Monte Paschoal Dedicato Merlot: Sem dúvida, a Merlot é a rainha do Brasil, a uva que se adptou magicamente no terroir brasileiro, tem gerado pelas mãos de habilidosos enólogos, vinhos fantásticos. O Dedicato, da safra de 2013, com apenas 12,5% de álcool é a prova de que é possível produzir vinhos menos alcoólicos, mas de bom corpo e textura. O vinho é amadeirado, floral e com aromas de especiarias e chocolate. Na boca é macio e com boa acidez pra harmonizer tranquilamente com pratos de carne vermelha.

Casa Venturini Reserva Tannat:  Belo exemplar da casta Tannat, famosa no Uruguai. Vinho saboroso com boa concentração de frutas negras e pimenta. Na boca é tânico, porém sedoso. Está por R$40 na Bebidas do Sul.

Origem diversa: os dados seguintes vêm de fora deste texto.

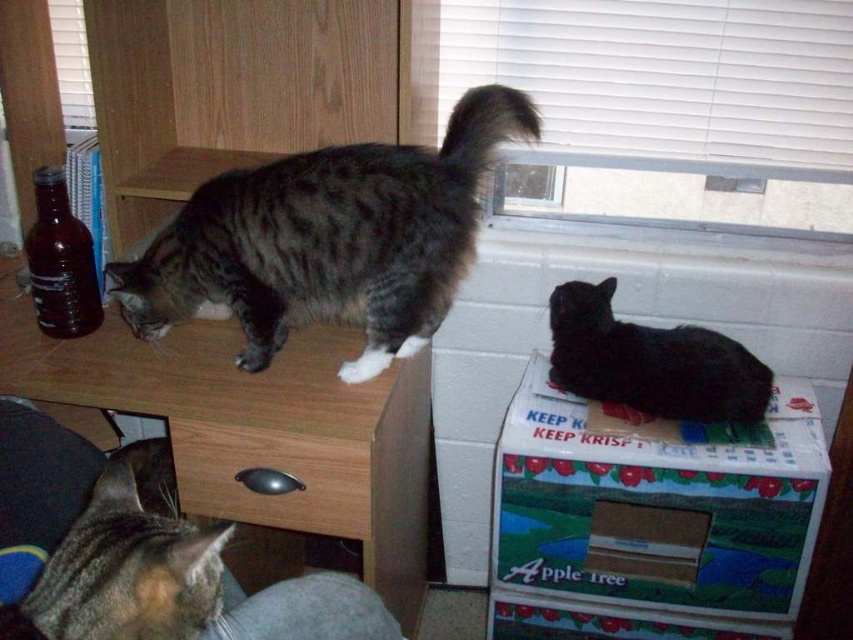 You are a cat owner who wants to place a small toy between the wooden at left and the tabby fur cat at upper left. Can you do this without moving the cat?

The wooden at left is located below the tabby fur cat at upper left, so you can place the toy between them as long as you position it on the lower part near the wooden at left and the upper part near the tabby fur cat at upper left.

You are organizing a cat play area and have a cardboard box at lower right and a brushed metal drawer at lower center. Which object should you place a small cat toy in if the toy requires more space to move around?

The cardboard box at lower right is larger in size than the brushed metal drawer at lower center, so the small cat toy should be placed in the cardboard box at lower right to allow more space for movement.

Consider the image. You are a cat owner who wants to place a small toy between the wooden at left and the tabby fur cat at upper left. Can you fit the toy between them?

The wooden at left is positioned on the left side of tabby fur cat at upper left, so there is space between them to place the toy. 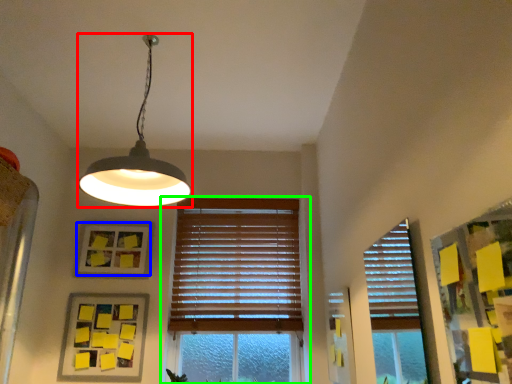 Question: Estimate the real-world distances between objects in this image. Which object is closer to lamp (highlighted by a red box), picture frame (highlighted by a blue box) or window (highlighted by a green box)?

Choices:
 (A) picture frame
 (B) window

Answer: (A)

Cainelli Marselan: Grande vinho para grandes momentos. A Marselan é uma uva francesa capaz de produzir vinhos bem aromáticos, como no caso do Cainelli. Aromas de frutas vermelhas, ervas aromaticas e um toque muito fresco de hortelã. Meio difícil de encontrar, mas vale a pena para uma ocasião especial.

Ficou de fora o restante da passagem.